(Extracted records)
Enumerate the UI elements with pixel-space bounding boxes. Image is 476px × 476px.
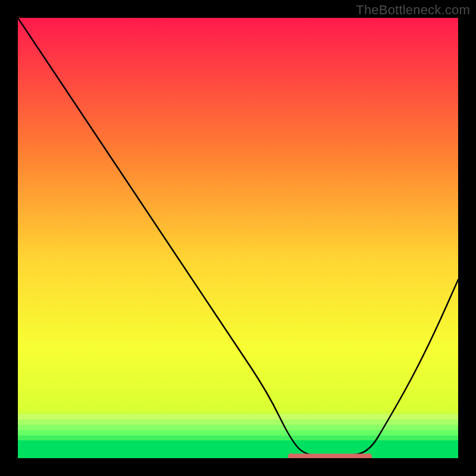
bottleneck-curve <box>18 18 458 456</box>
watermark-text: TheBottleneck.com <box>356 2 470 18</box>
plot-area <box>18 18 458 458</box>
curve-layer <box>18 18 458 458</box>
chart-frame: TheBottleneck.com <box>0 0 476 476</box>
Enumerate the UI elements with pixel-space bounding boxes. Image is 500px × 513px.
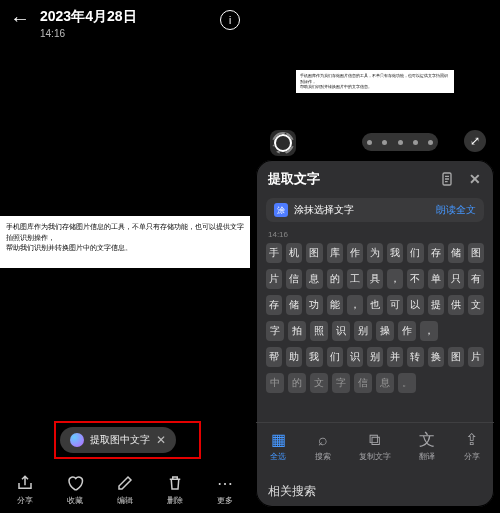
close-panel-icon[interactable]: ✕ <box>466 170 484 188</box>
more-button[interactable]: ⋯ 更多 <box>216 474 234 506</box>
char-cell[interactable]: 拍 <box>288 321 306 341</box>
tab-share[interactable]: ⇪ 分享 <box>464 432 480 462</box>
char-cell[interactable]: 提 <box>428 295 444 315</box>
char-cell[interactable]: 能 <box>327 295 343 315</box>
char-cell[interactable]: 字 <box>332 373 350 393</box>
char-row: 中的文字信息。 <box>266 373 484 393</box>
share-icon: ⇪ <box>465 432 478 448</box>
char-cell[interactable]: 们 <box>407 243 423 263</box>
char-cell[interactable]: 存 <box>428 243 444 263</box>
char-cell[interactable]: 照 <box>310 321 328 341</box>
char-cell[interactable]: 图 <box>306 243 322 263</box>
char-cell[interactable]: ， <box>420 321 438 341</box>
char-cell[interactable]: 作 <box>347 243 363 263</box>
char-cell[interactable]: 中 <box>266 373 284 393</box>
char-cell[interactable]: 不 <box>407 269 423 289</box>
lens-button[interactable] <box>270 130 296 156</box>
panel-tabbar: ▦ 全选 ⌕ 搜索 ⧉ 复制文字 文 翻译 ⇪ 分享 <box>256 422 494 471</box>
char-cell[interactable]: 片 <box>266 269 282 289</box>
char-cell[interactable]: 信 <box>354 373 372 393</box>
favorite-button[interactable]: 收藏 <box>66 474 84 506</box>
char-cell[interactable]: 息 <box>376 373 394 393</box>
char-cell[interactable]: 识 <box>347 347 363 367</box>
char-cell[interactable]: ， <box>387 269 403 289</box>
char-cell[interactable]: 识 <box>332 321 350 341</box>
char-cell[interactable]: 换 <box>428 347 444 367</box>
char-cell[interactable]: 并 <box>387 347 403 367</box>
char-cell[interactable]: 我 <box>387 243 403 263</box>
char-cell[interactable]: 也 <box>367 295 383 315</box>
expand-icon[interactable]: ⤢ <box>464 130 486 152</box>
char-cell[interactable]: 帮 <box>266 347 282 367</box>
char-cell[interactable]: 的 <box>288 373 306 393</box>
tab-copy[interactable]: ⧉ 复制文字 <box>359 432 391 462</box>
char-cell[interactable]: 文 <box>310 373 328 393</box>
smear-select-bar[interactable]: 涂 涂抹选择文字 朗读全文 <box>266 198 484 222</box>
close-icon[interactable]: ✕ <box>156 433 166 447</box>
delete-button[interactable]: 删除 <box>166 474 184 506</box>
page-dots-slider[interactable] <box>362 133 438 151</box>
char-cell[interactable]: 转 <box>407 347 423 367</box>
char-cell[interactable]: 作 <box>398 321 416 341</box>
info-icon[interactable]: i <box>220 10 240 30</box>
tab-share-label: 分享 <box>464 451 480 462</box>
char-cell[interactable]: 别 <box>367 347 383 367</box>
tab-select-all[interactable]: ▦ 全选 <box>270 432 286 462</box>
read-all-link[interactable]: 朗读全文 <box>436 203 476 217</box>
char-cell[interactable]: 别 <box>354 321 372 341</box>
char-cell[interactable]: 储 <box>448 243 464 263</box>
extract-text-label: 提取图中文字 <box>90 433 150 447</box>
char-cell[interactable]: 图 <box>468 243 484 263</box>
char-cell[interactable]: 只 <box>448 269 464 289</box>
back-icon[interactable]: ← <box>10 8 30 28</box>
char-cell[interactable]: 单 <box>428 269 444 289</box>
char-cell[interactable]: 手 <box>266 243 282 263</box>
char-cell[interactable]: 的 <box>327 269 343 289</box>
char-cell[interactable]: 息 <box>306 269 322 289</box>
share-label: 分享 <box>17 495 33 506</box>
char-cell[interactable]: 。 <box>398 373 416 393</box>
smear-badge-icon: 涂 <box>274 203 288 217</box>
char-cell[interactable]: 库 <box>327 243 343 263</box>
char-cell[interactable]: 图 <box>448 347 464 367</box>
char-cell[interactable]: 为 <box>367 243 383 263</box>
char-cell[interactable]: 信 <box>286 269 302 289</box>
char-cell[interactable]: 我 <box>306 347 322 367</box>
more-label: 更多 <box>217 495 233 506</box>
gallery-toolbar: 分享 收藏 编辑 删除 ⋯ 更多 <box>0 467 250 513</box>
document-icon[interactable] <box>438 170 456 188</box>
photo-date: 2023年4月28日 <box>40 8 137 26</box>
char-cell[interactable]: 片 <box>468 347 484 367</box>
char-cell[interactable]: 以 <box>407 295 423 315</box>
delete-label: 删除 <box>167 495 183 506</box>
char-cell[interactable]: 供 <box>448 295 464 315</box>
photo-text-line-2: 帮助我们识别并转换图片中的文字信息。 <box>6 243 244 254</box>
char-cell[interactable]: 操 <box>376 321 394 341</box>
extract-text-pill[interactable]: 提取图中文字 ✕ <box>60 427 176 453</box>
char-cell[interactable]: 有 <box>468 269 484 289</box>
mini-text-line-2: 帮助我们识别并转换图片中的文字信息。 <box>300 84 450 90</box>
related-search-label[interactable]: 相关搜索 <box>268 483 316 500</box>
tab-search[interactable]: ⌕ 搜索 <box>315 432 331 462</box>
share-button[interactable]: 分享 <box>16 474 34 506</box>
photo-text-line-1: 手机图库作为我们存储图片信息的工具，不单只有存储功能，也可以提供文字拍照识别操作… <box>6 222 244 243</box>
lens-color-icon <box>70 433 84 447</box>
char-cell[interactable]: 们 <box>327 347 343 367</box>
char-cell[interactable]: 功 <box>306 295 322 315</box>
char-cell[interactable]: 具 <box>367 269 383 289</box>
char-cell[interactable]: 机 <box>286 243 302 263</box>
char-cell[interactable]: 储 <box>286 295 302 315</box>
gallery-viewer-left: ← 2023年4月28日 14:16 i 手机图库作为我们存储图片信息的工具，不… <box>0 0 250 513</box>
char-cell[interactable]: 助 <box>286 347 302 367</box>
char-cell[interactable]: 存 <box>266 295 282 315</box>
tab-translate[interactable]: 文 翻译 <box>419 432 435 462</box>
char-cell[interactable]: 工 <box>347 269 363 289</box>
char-cell[interactable]: 文 <box>468 295 484 315</box>
char-cell[interactable]: 字 <box>266 321 284 341</box>
char-cell[interactable]: ， <box>347 295 363 315</box>
char-row: 手机图库作为我们存储图 <box>266 243 484 263</box>
tab-translate-label: 翻译 <box>419 451 435 462</box>
extract-text-screen-right: 手机图库作为我们存储图片信息的工具，不单只有存储功能，也可以提供文字拍照识别操作… <box>250 0 500 513</box>
char-cell[interactable]: 可 <box>387 295 403 315</box>
edit-button[interactable]: 编辑 <box>116 474 134 506</box>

What you have to do:
A faithful copy of the data above is wanted, with every image left out.

Exercise result:
Enumerate the UI elements with pixel-space bounding boxes. Image is 476px × 476px.
bottleneck-curve <box>18 18 458 456</box>
watermark-text: TheBottleneck.com <box>356 2 470 18</box>
plot-area <box>18 18 458 458</box>
curve-layer <box>18 18 458 458</box>
chart-frame: TheBottleneck.com <box>0 0 476 476</box>
Enumerate the UI elements with pixel-space bounding boxes. Image is 500px × 513px.
close-panel-icon[interactable]: ✕ <box>466 170 484 188</box>
more-button[interactable]: ⋯ 更多 <box>216 474 234 506</box>
char-cell[interactable]: 拍 <box>288 321 306 341</box>
tab-share[interactable]: ⇪ 分享 <box>464 432 480 462</box>
char-cell[interactable]: 提 <box>428 295 444 315</box>
char-cell[interactable]: 能 <box>327 295 343 315</box>
char-cell[interactable]: 字 <box>332 373 350 393</box>
char-row: 中的文字信息。 <box>266 373 484 393</box>
share-icon: ⇪ <box>465 432 478 448</box>
char-cell[interactable]: 们 <box>407 243 423 263</box>
char-cell[interactable]: 存 <box>428 243 444 263</box>
char-cell[interactable]: 照 <box>310 321 328 341</box>
char-cell[interactable]: 图 <box>306 243 322 263</box>
char-cell[interactable]: ， <box>420 321 438 341</box>
char-cell[interactable]: 作 <box>347 243 363 263</box>
char-cell[interactable]: 中 <box>266 373 284 393</box>
char-cell[interactable]: 不 <box>407 269 423 289</box>
lens-button[interactable] <box>270 130 296 156</box>
panel-tabbar: ▦ 全选 ⌕ 搜索 ⧉ 复制文字 文 翻译 ⇪ 分享 <box>256 422 494 471</box>
char-cell[interactable]: 片 <box>266 269 282 289</box>
char-cell[interactable]: 信 <box>354 373 372 393</box>
favorite-button[interactable]: 收藏 <box>66 474 84 506</box>
char-cell[interactable]: 息 <box>376 373 394 393</box>
char-cell[interactable]: 识 <box>347 347 363 367</box>
char-cell[interactable]: ， <box>387 269 403 289</box>
char-cell[interactable]: 识 <box>332 321 350 341</box>
char-cell[interactable]: 换 <box>428 347 444 367</box>
char-cell[interactable]: 并 <box>387 347 403 367</box>
char-cell[interactable]: 我 <box>387 243 403 263</box>
char-cell[interactable]: 也 <box>367 295 383 315</box>
expand-icon[interactable]: ⤢ <box>464 130 486 152</box>
char-cell[interactable]: 帮 <box>266 347 282 367</box>
char-cell[interactable]: 的 <box>288 373 306 393</box>
tab-copy[interactable]: ⧉ 复制文字 <box>359 432 391 462</box>
char-cell[interactable]: 文 <box>310 373 328 393</box>
smear-select-bar[interactable]: 涂 涂抹选择文字 朗读全文 <box>266 198 484 222</box>
close-icon[interactable]: ✕ <box>156 433 166 447</box>
delete-button[interactable]: 删除 <box>166 474 184 506</box>
page-dots-slider[interactable] <box>362 133 438 151</box>
char-cell[interactable]: 转 <box>407 347 423 367</box>
char-cell[interactable]: 作 <box>398 321 416 341</box>
info-icon[interactable]: i <box>220 10 240 30</box>
tab-share-label: 分享 <box>464 451 480 462</box>
char-cell[interactable]: 别 <box>367 347 383 367</box>
tab-select-all[interactable]: ▦ 全选 <box>270 432 286 462</box>
read-all-link[interactable]: 朗读全文 <box>436 203 476 217</box>
char-cell[interactable]: 别 <box>354 321 372 341</box>
char-cell[interactable]: 储 <box>448 243 464 263</box>
extract-text-label: 提取图中文字 <box>90 433 150 447</box>
char-cell[interactable]: 图 <box>468 243 484 263</box>
char-cell[interactable]: 只 <box>448 269 464 289</box>
back-icon[interactable]: ← <box>10 8 30 28</box>
char-cell[interactable]: 单 <box>428 269 444 289</box>
char-cell[interactable]: 手 <box>266 243 282 263</box>
char-cell[interactable]: 的 <box>327 269 343 289</box>
char-cell[interactable]: 息 <box>306 269 322 289</box>
share-label: 分享 <box>17 495 33 506</box>
char-cell[interactable]: 。 <box>398 373 416 393</box>
smear-badge-icon: 涂 <box>274 203 288 217</box>
char-cell[interactable]: 库 <box>327 243 343 263</box>
char-cell[interactable]: 图 <box>448 347 464 367</box>
char-cell[interactable]: 为 <box>367 243 383 263</box>
char-cell[interactable]: 信 <box>286 269 302 289</box>
char-cell[interactable]: 我 <box>306 347 322 367</box>
more-label: 更多 <box>217 495 233 506</box>
gallery-toolbar: 分享 收藏 编辑 删除 ⋯ 更多 <box>0 467 250 513</box>
document-icon[interactable] <box>438 170 456 188</box>
photo-date: 2023年4月28日 <box>40 8 137 26</box>
char-cell[interactable]: 片 <box>468 347 484 367</box>
char-cell[interactable]: 以 <box>407 295 423 315</box>
delete-label: 删除 <box>167 495 183 506</box>
char-cell[interactable]: 供 <box>448 295 464 315</box>
photo-text-line-2: 帮助我们识别并转换图片中的文字信息。 <box>6 243 244 254</box>
char-cell[interactable]: 操 <box>376 321 394 341</box>
extract-text-pill[interactable]: 提取图中文字 ✕ <box>60 427 176 453</box>
char-cell[interactable]: 有 <box>468 269 484 289</box>
mini-text-line-2: 帮助我们识别并转换图片中的文字信息。 <box>300 84 450 90</box>
related-search-label[interactable]: 相关搜索 <box>268 483 316 500</box>
tab-search[interactable]: ⌕ 搜索 <box>315 432 331 462</box>
share-button[interactable]: 分享 <box>16 474 34 506</box>
photo-text-line-1: 手机图库作为我们存储图片信息的工具，不单只有存储功能，也可以提供文字拍照识别操作… <box>6 222 244 243</box>
lens-color-icon <box>70 433 84 447</box>
char-cell[interactable]: 们 <box>327 347 343 367</box>
char-cell[interactable]: 功 <box>306 295 322 315</box>
char-cell[interactable]: 具 <box>367 269 383 289</box>
char-cell[interactable]: 机 <box>286 243 302 263</box>
char-cell[interactable]: 储 <box>286 295 302 315</box>
gallery-viewer-left: ← 2023年4月28日 14:16 i 手机图库作为我们存储图片信息的工具，不… <box>0 0 250 513</box>
char-cell[interactable]: 助 <box>286 347 302 367</box>
char-cell[interactable]: 存 <box>266 295 282 315</box>
tab-translate[interactable]: 文 翻译 <box>419 432 435 462</box>
char-cell[interactable]: 工 <box>347 269 363 289</box>
char-cell[interactable]: 文 <box>468 295 484 315</box>
char-cell[interactable]: 字 <box>266 321 284 341</box>
char-cell[interactable]: ， <box>347 295 363 315</box>
char-row: 手机图库作为我们存储图 <box>266 243 484 263</box>
tab-translate-label: 翻译 <box>419 451 435 462</box>
extract-text-screen-right: 手机图库作为我们存储图片信息的工具，不单只有存储功能，也可以提供文字拍照识别操作… <box>250 0 500 513</box>
char-cell[interactable]: 可 <box>387 295 403 315</box>
edit-button[interactable]: 编辑 <box>116 474 134 506</box>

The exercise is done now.